··· Record set ···

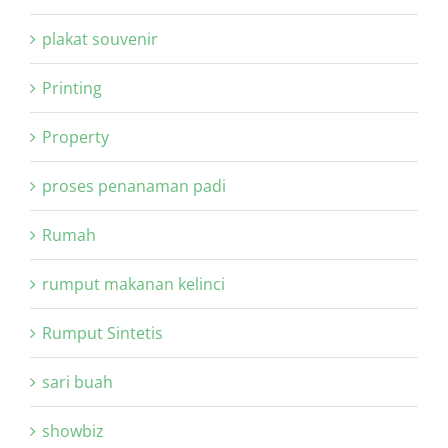
plakat souvenir
Printing
Property
proses penanaman padi
Rumah
rumput makanan kelinci
Rumput Sintetis
sari buah
showbiz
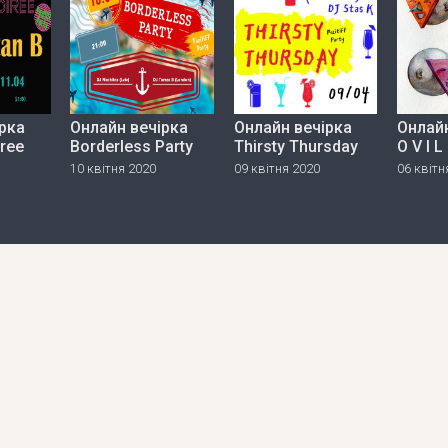
рка
Онлайн вечірка
Онлайн вечірка
Онлайн
iree
Borderless Party
Thirsty Thursday
O V I L
10 квітня 2020
09 квітня 2020
06 квітн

···

→ Instructions for the task: Repeat the listing verbatim. Skip the pictures.

→ Exercise output:
plakat souvenir
Printing
Property
proses penanaman padi
Rumah
rumput makanan kelinci
Rumput Sintetis
sari buah
showbiz
рка
Онлайн вечірка
Онлайн вечірка
Онлайн
iree
Borderless Party
Thirsty Thursday
O V I L
10 квітня 2020
09 квітня 2020
06 квітн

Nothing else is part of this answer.